The records are to be repeated exactly, and any images in them are to be dropped.

TASK INPUTS >>
--- --- ---

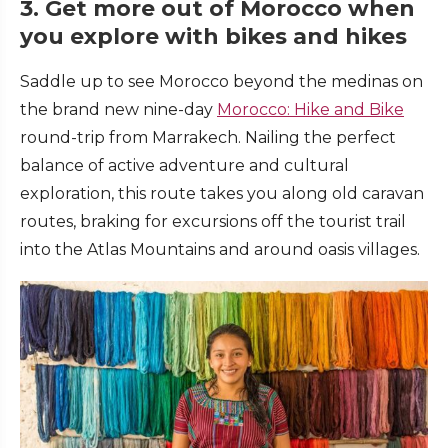
3. Get more out of Morocco when
you explore with bikes and hikes
Saddle up to see Morocco beyond the medinas on
the brand new nine-day
Morocco: Hike and Bike
round-trip from Marrakech. Nailing the perfect
balance of active adventure and cultural
exploration, this route takes you along old caravan
routes, braking for excursions off the tourist trail
into the Atlas Mountains and around oasis villages.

--- --- ---

SOLVED PROBLEM >>
3. Get more out of Morocco when
you explore with bikes and hikes
Saddle up to see Morocco beyond the medinas on
the brand new nine-day
Morocco: Hike and Bike
round-trip from Marrakech. Nailing the perfect
balance of active adventure and cultural
exploration, this route takes you along old caravan
routes, braking for excursions off the tourist trail
into the Atlas Mountains and around oasis villages.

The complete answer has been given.